- TASK PROMPT -
Using the listing below, copy exactly the lines from the one containing "מידע רחב על" to the one containing "עבורך את תהליך החיפוש, והמשא ומתן.", both lines included, and no others.

- DATASET ENTRIES -
------------------------------------------------

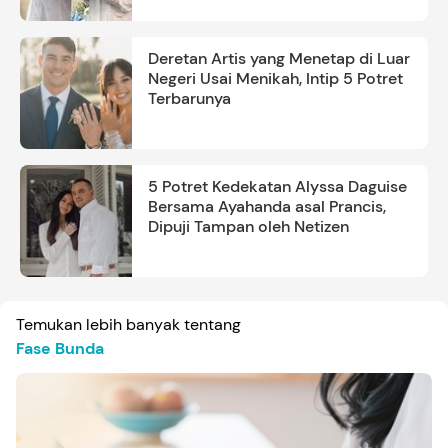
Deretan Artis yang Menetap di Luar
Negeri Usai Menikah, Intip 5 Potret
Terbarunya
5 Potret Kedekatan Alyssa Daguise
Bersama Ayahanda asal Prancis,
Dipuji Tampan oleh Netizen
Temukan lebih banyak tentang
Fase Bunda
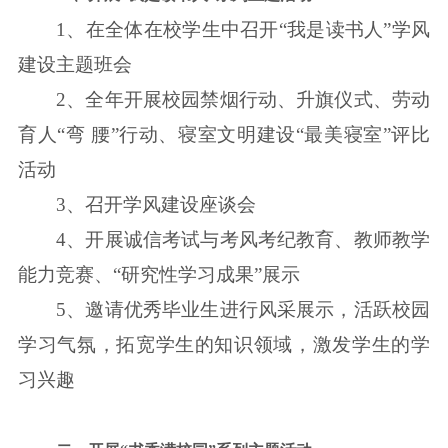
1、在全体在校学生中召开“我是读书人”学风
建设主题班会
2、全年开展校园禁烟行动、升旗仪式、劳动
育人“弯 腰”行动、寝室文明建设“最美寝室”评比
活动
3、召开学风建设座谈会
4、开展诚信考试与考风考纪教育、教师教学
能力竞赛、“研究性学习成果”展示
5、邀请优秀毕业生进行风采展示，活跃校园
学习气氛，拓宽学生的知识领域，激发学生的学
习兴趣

------------------------------------------------

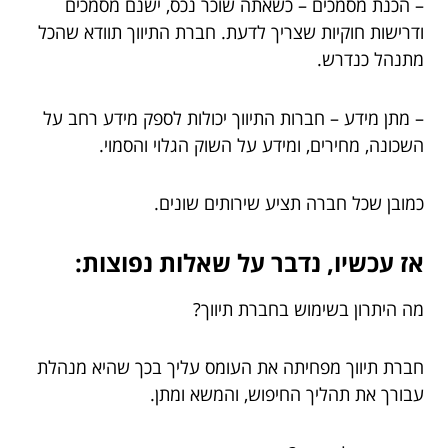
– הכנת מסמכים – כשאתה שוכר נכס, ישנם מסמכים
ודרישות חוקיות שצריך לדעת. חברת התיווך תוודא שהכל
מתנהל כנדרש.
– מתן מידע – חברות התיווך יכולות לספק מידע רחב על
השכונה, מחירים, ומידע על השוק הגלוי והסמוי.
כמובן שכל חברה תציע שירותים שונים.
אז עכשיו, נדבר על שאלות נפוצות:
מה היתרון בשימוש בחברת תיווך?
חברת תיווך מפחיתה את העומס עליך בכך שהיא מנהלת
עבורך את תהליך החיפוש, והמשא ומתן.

------------------------------------------------

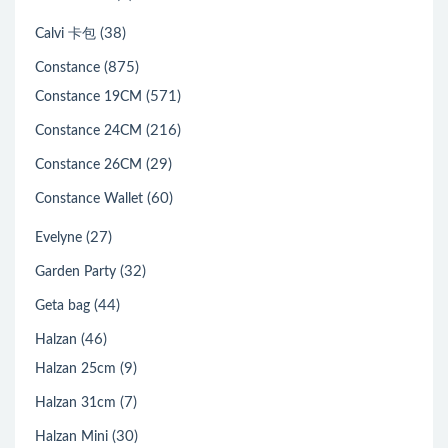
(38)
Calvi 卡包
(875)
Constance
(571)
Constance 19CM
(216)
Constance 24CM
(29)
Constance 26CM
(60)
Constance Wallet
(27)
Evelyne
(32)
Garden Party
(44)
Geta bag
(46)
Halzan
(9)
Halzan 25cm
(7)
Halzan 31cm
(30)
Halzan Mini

------------------------------------------------

- SOLUTION TO THIS PROBLEM -
– מתן מידע – חברות התיווך יכולות לספק מידע רחב על
השכונה, מחירים, ומידע על השוק הגלוי והסמוי.
כמובן שכל חברה תציע שירותים שונים.
אז עכשיו, נדבר על שאלות נפוצות:
מה היתרון בשימוש בחברת תיווך?
חברת תיווך מפחיתה את העומס עליך בכך שהיא מנהלת
עבורך את תהליך החיפוש, והמשא ומתן.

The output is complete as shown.